Pourquoi bouder notre plaisir de voir Emmanuel Macron accueilli la semaine dernière à la chancellerie de Berlin par les applaudissements nourris d’une foule enthousiaste, d’où émergeaient même des drapeaux français et européens. L’on nous rapporte que « de mémoire des journalistes allemands, l’accueil réservé au président français par le public est du jamais-vu », sinon pour la venue de l’ancien président américain Obama ».

Naturellement, les mémoires sont devenues bien courtes qui laissent aux seuls historiens le soin de rappeler l’enthousiasme populaire autour de la visite du général de Gaulle en Allemagne en 1962. C’est à ce jour la référence inégalée en la matière, notamment son discours de Ludwigsburg à la jeunesse allemande. Bien sur, l’on pourra toujours se réfugier derrière l’adage « autre temps, autre mœurs ». Pourtant, l’histoire n’est jamais très loin. Comme lors de la récente « Une » d’un magasine allemand stigmatisant la France comme le « Teurer Freund », jouant sur le double sens du « cher ami », précieux et cher… Une expression qui semble hélas bien plus faire échos aux funestes devises françaises de 1918 « l’Allemagne paiera » qu’au choc de confiance et d’amitiés porté par De Gaulle en 1962, quand il osait dire à la jeunesse Allemande d’être fière d’elle-même et de son appartenance au peuple allemand. Une confiance encore renouvelée par François Mitterrand en 1983 aux heures sombres de la guerre froide.

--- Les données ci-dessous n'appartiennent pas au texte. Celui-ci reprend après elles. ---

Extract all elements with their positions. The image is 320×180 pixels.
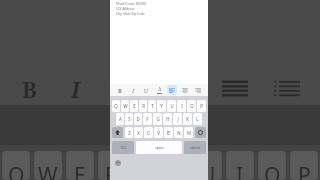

Oui la confiance est la première des vertus européennes, au cœur des relations entre Adenauer et le duo des pères fondateurs français, au cœur même de la relation Monnet – Schuman. Impossible effectivement de comprendre la possibilité d’un partage de souveraineté sans son corollaire : confiance entre peuples, confiance entre dirigeants.

Si ce lundi dernier, au début de leur entretien, « la chancelière est même sortie sur le balcon de son bureau pour saluer la foule », elle se doit sans doute d’aller un petit plus loin. Plus loin même qu’un prémice de relation de confiance singulière avec le président Macron. En effet, en se faisant élire « avec l’Europe » et non « malgré l’Europe », Emmanuel Macron a été le premier dirigeant européen à briser le cercle vicieux de « l’Europe honteuse » lors d’une élection nationale. Il y a puisé à la fois la marge de manœuvre politique et le « plein de confiance » qui auront toujours manqué à son prédécesseur. C’est maintenant le défi majeur qui attend madame Merkel en octobre prochain que d’assurer sa propre réélection en assumant face à son peuple le coût politique du projet européen.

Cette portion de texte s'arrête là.